You might have noticed by now that there are many different projects that require different skills and abilities from their international volunteers. While you can find out the specific requirements for each project on their profiles on Volunteer World, here are some general requirements that apply to most volunteer opportunities in Colombia:

  • You need to be at least 18 years old for most of the volunteer projects. When in doubt, we advise you to get in contact with the local project manager, as in some projects you can also volunteer when you’re 16 years old.
  • You should have an intermediate level of English knowledge; most projects also require basic to intermediate Spanish knowledge. If you want to join an English teaching program, you will need intermediate English skills.
  • Depending on the project you’re interested in, you might need to provide a criminal background check and a health declaration before you volunteer in Colombia.

What visa do I need to volunteer in Colombia?

You have made it to the last section of this guide, which is another really important aspect while planning your trip: getting your volunteer visa for Colombia.

Please consider that the following information is based on a best practice approach, which has been made according to the best of our knowledge and in cooperation with several volunteer organizations. That’s why you should please make sure to discuss your visa requirements with your contact person on Volunteer World. If in doubt, we also recommend getting in touch with the Embassy of Colombia or consulate in your country.

General immigration information

There are some general requirements you should comply upon your arrival:

  • Please check the current validity of your passport. Your passport should have at least 6-month validity from the date of arrival in Colombia.
  • Make sure your passport has at least two blank Visa pages. Colombia requires that you have adequate un-used pages in your passport, allowing for any necessary stamps upon arrival and departure.
  • Please check if a transit visa is required for any connections.
  • Make sure to be in possession of a valid return ticket.

Best practice for short-term volunteer

Colombia grants 90-day tourist visas to residents of 95 foreign countries without prior application. Among others residents of Canada, the US, Japan, Australia, New Zealand or the European Union, you are able to work as a volunteer on a tourist visa for up to 90 days. If you’re from a country other than those listed above, check with the Colombian embassy or consulate website .

Best practice for long-term volunteers

If you are planning to volunteer in Colombia for more than 90 days, you have to apply for a volunteer visa (Special temporary visa of a cooperator or volunteer of a non-profit entity or non-governmental organization).

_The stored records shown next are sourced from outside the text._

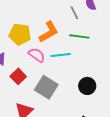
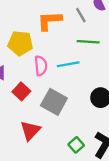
orange L-shape: (49, 32) -> (49, 21), moved, turned -150
pink semicircle: (37, 55) -> (41, 66), turned 54

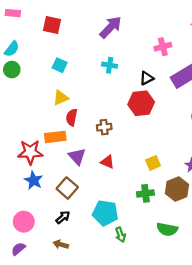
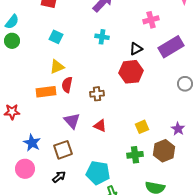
orange rectangle: (55, 137) -> (46, 92), moved
red star: (30, 152) -> (12, 112), moved, size x0.7
brown square: (67, 188) -> (63, 150), turned 30
pink circle: (24, 222) -> (25, 169), moved

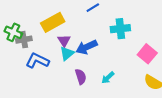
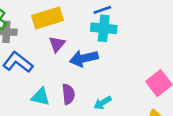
cyan cross: (120, 29) -> (104, 28), moved
cyan triangle: (67, 54) -> (41, 97), moved, turned 42

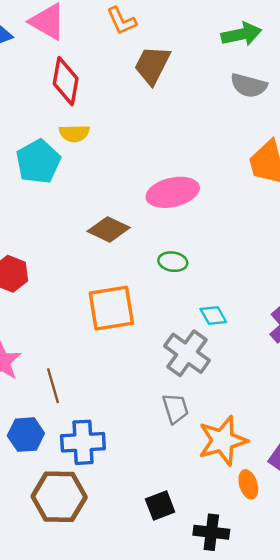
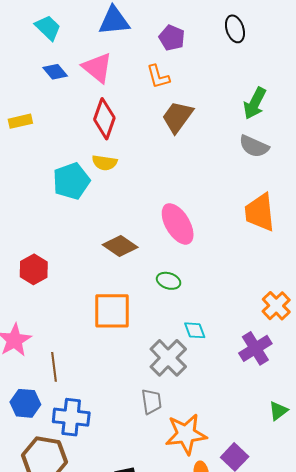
green arrow: (241, 34) -> (255, 103), turned 120
pink ellipse: (173, 192) -> (178, 224), turned 63

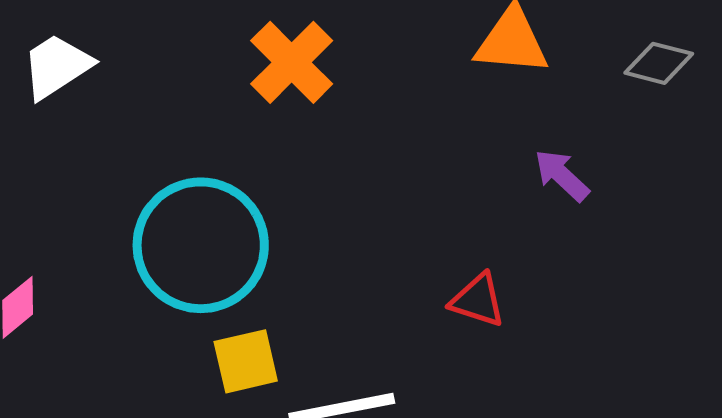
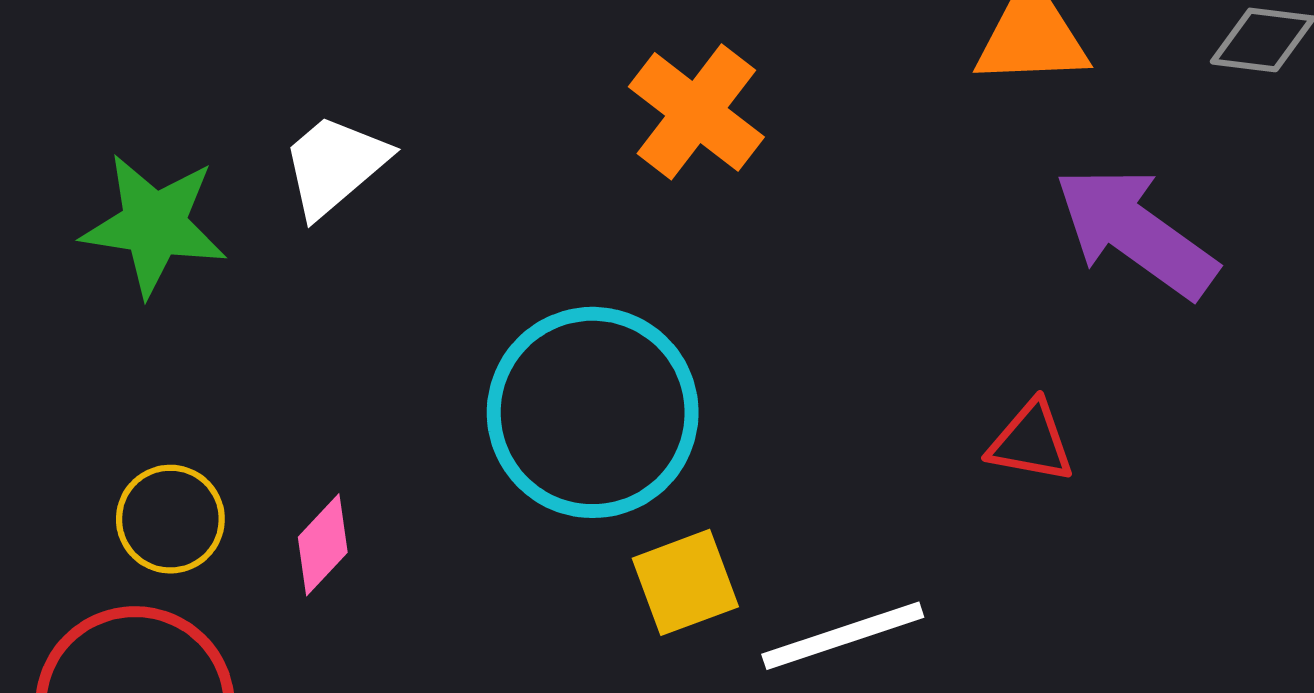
purple arrow: (562, 175) -> (1136, 232), size x1.8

Make sure to apply for this Visa before entering Colombia at your closest embassy or consulate of Columbia.

To start your application process, you need to prepare a few things in advance. Make sure to have these things ready:

  • Filled out Entry Permit form
  • 2 passport size photos
  • Copy of passport
  • Letter signed by the legal representative of the non-profit entity or non-government organization
  • Certificate of existence and legal representation of the non-profit entity or non-government organization

For more information please check the Colombian Embassy website.

How to volunteer in Colombia

So you’re ready to volunteer in Colombia but you’re not quite sure how to get started? Take a look at the following 3 steps that will prepare you for your volunteer work in Colombia and an unforgettable adventure abroad:

  • Check whether there’s a match between you and the programs by looking at their requirements.
  • Take a look at the location of the programs and decide which one would be a location you are excited about.
  • Get in touch with the organization and see whether your expectations and your schedule match up.

Once this is sorted, let’s take a look at the practical steps:

Insurance (Health & travel)

We recommend getting both health and travel insurance to all our volunteers. In fact, this is even a requirement for most projects abroad. Get in touch with your program contact person to find out if an insurance plan is already in place for volunteers.